# What you will do
Reproduce, please, the line that holds "Find the location of a particular element. The image" and all later lines through the end of the entries below, exactly; omit pictures.

*** Begin section ***

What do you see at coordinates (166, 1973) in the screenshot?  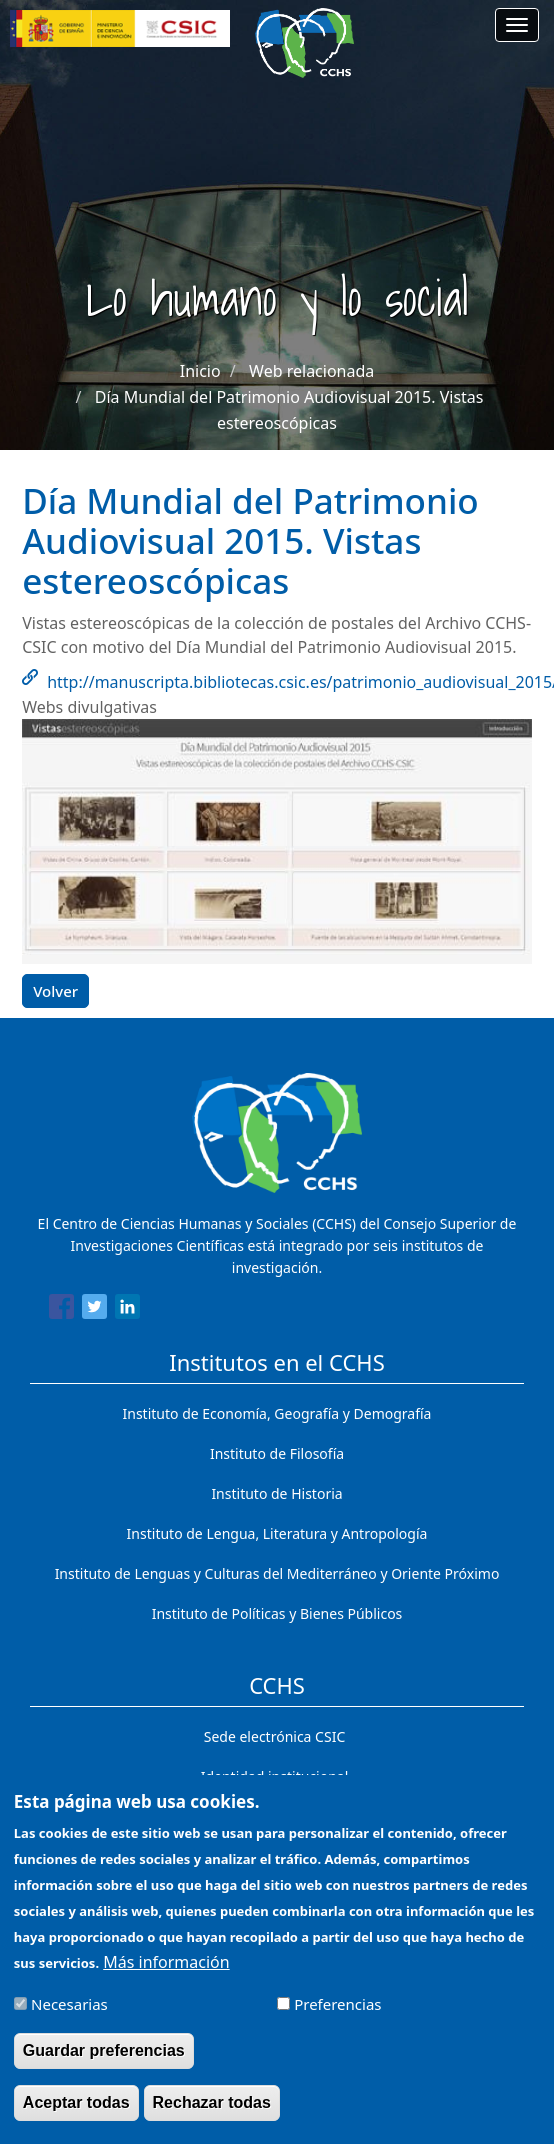 I see `Más información` at bounding box center [166, 1973].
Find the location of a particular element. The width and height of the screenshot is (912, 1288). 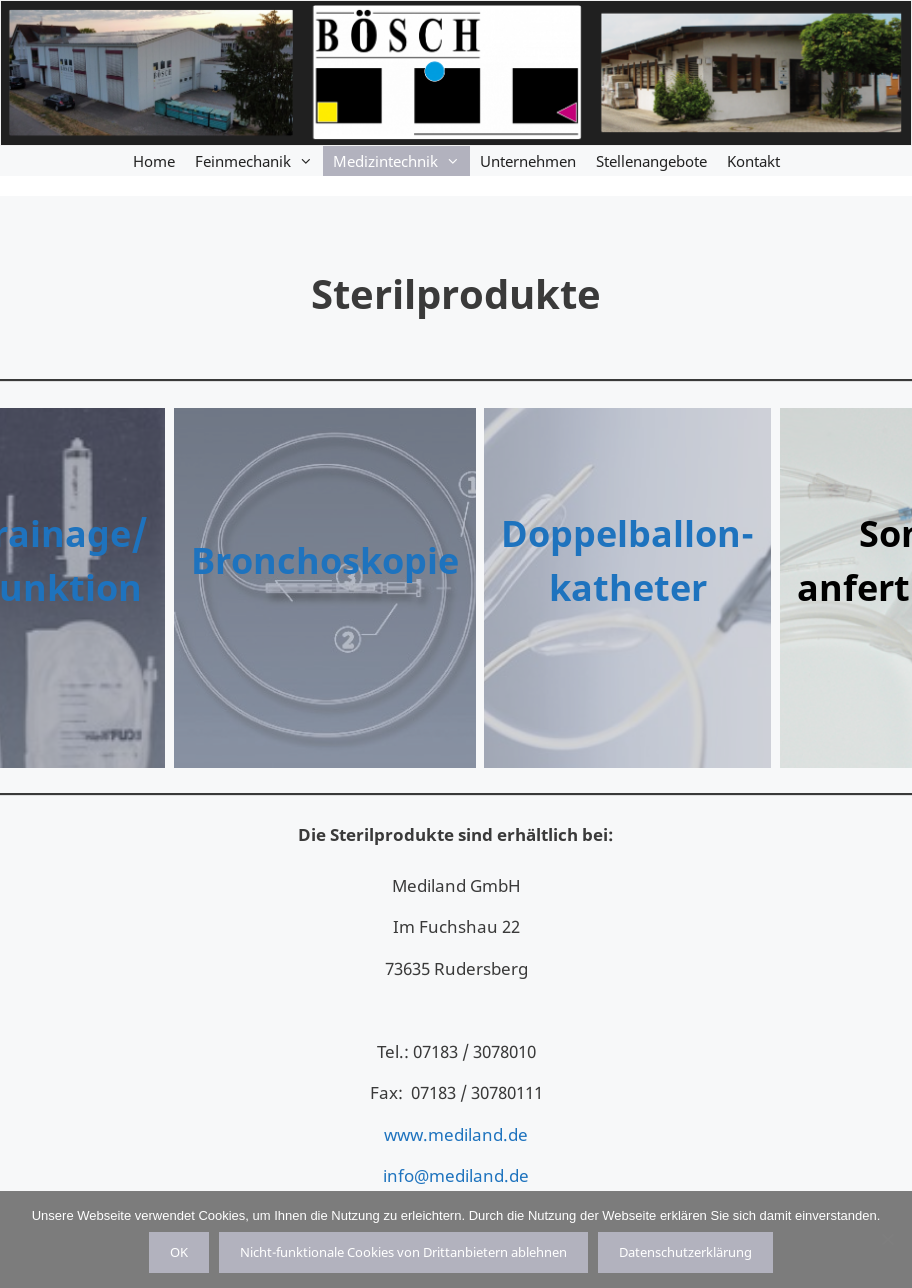

info@mediland.de is located at coordinates (456, 1175).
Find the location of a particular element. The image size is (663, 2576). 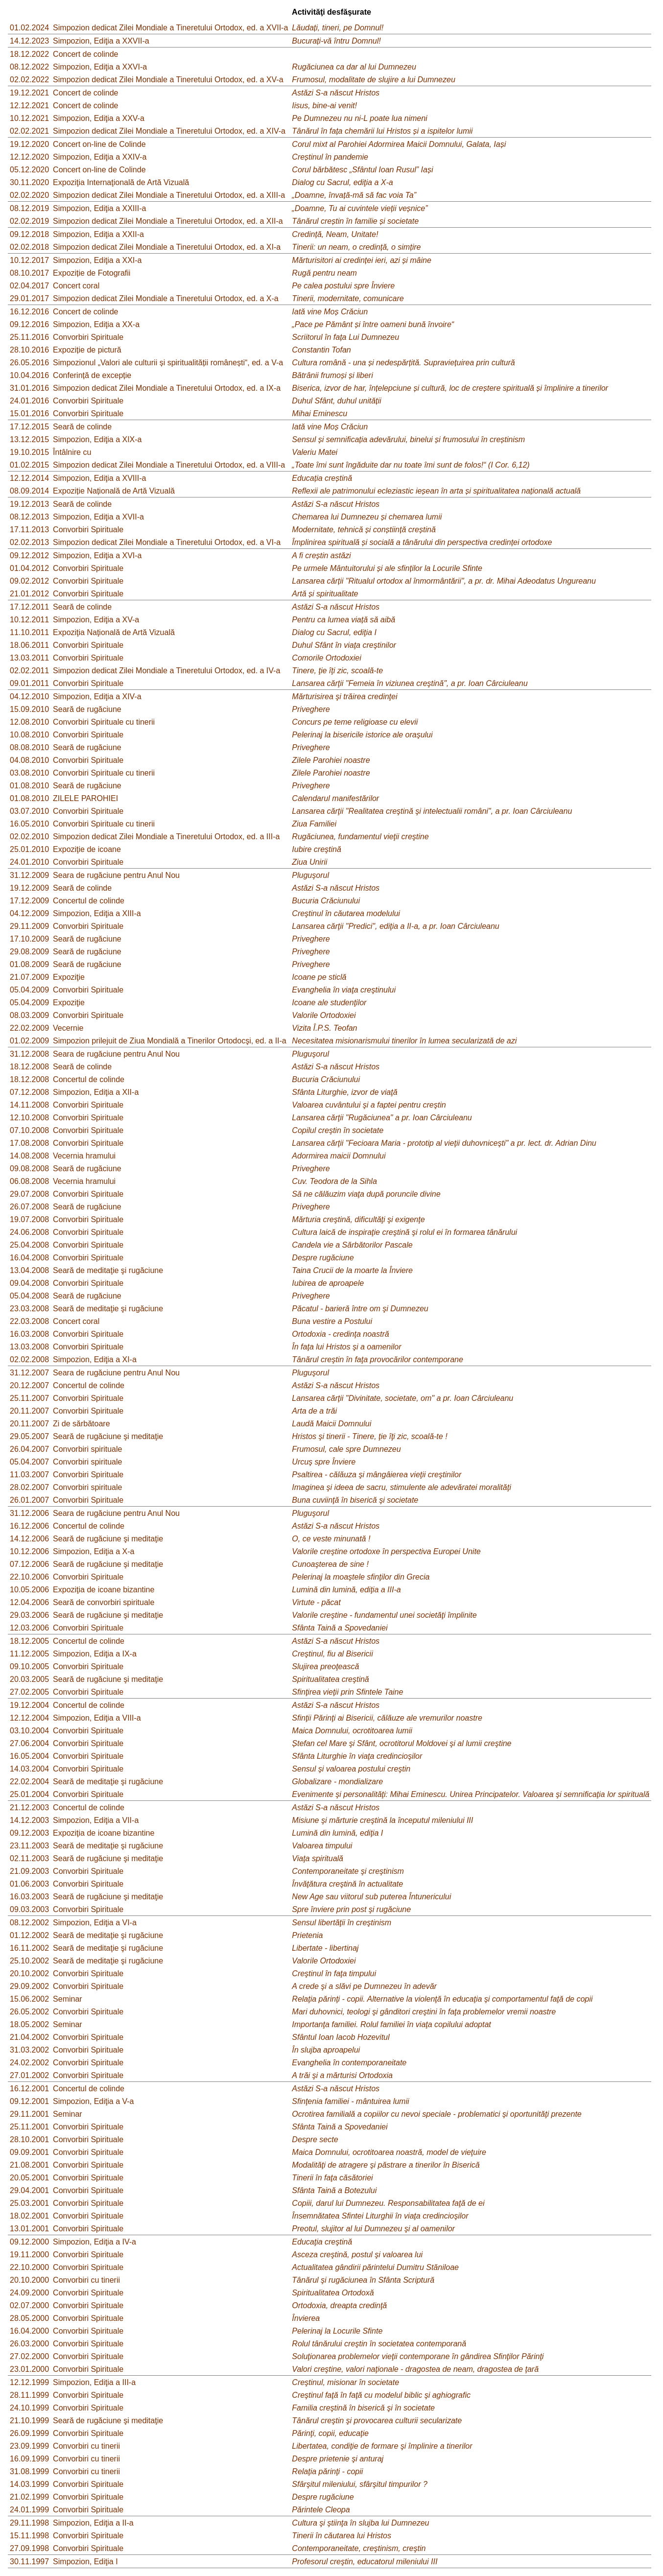

Simpozionul „Valori ale culturii și spiritualității românești“, ed. a V-a is located at coordinates (168, 362).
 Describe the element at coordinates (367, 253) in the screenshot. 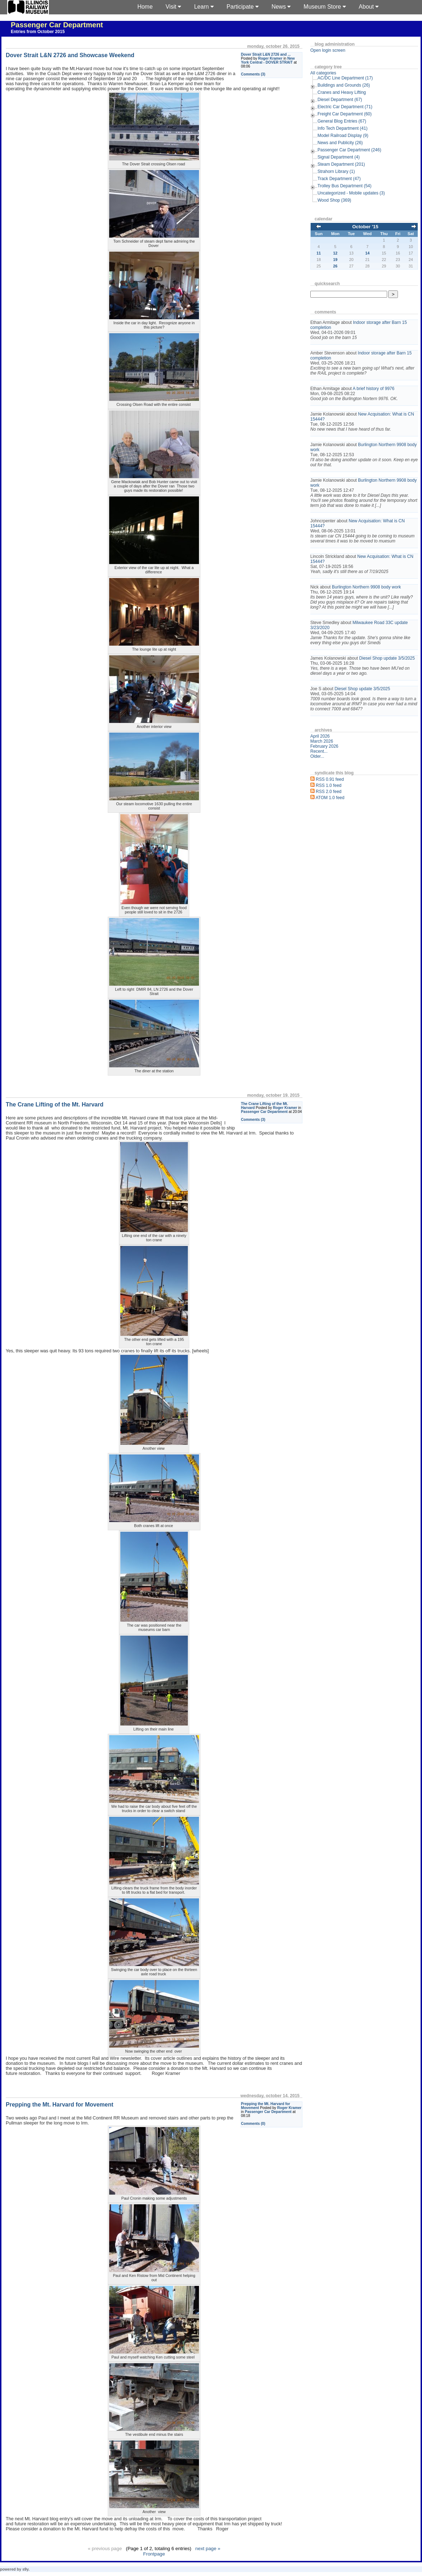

*** End section ***

# Task output
Find the location of a particular element. The image size is (663, 2576). 

Simpozionul „Valori ale culturii și spiritualității românești“, ed. a V-a is located at coordinates (168, 362).
 Describe the element at coordinates (367, 253) in the screenshot. 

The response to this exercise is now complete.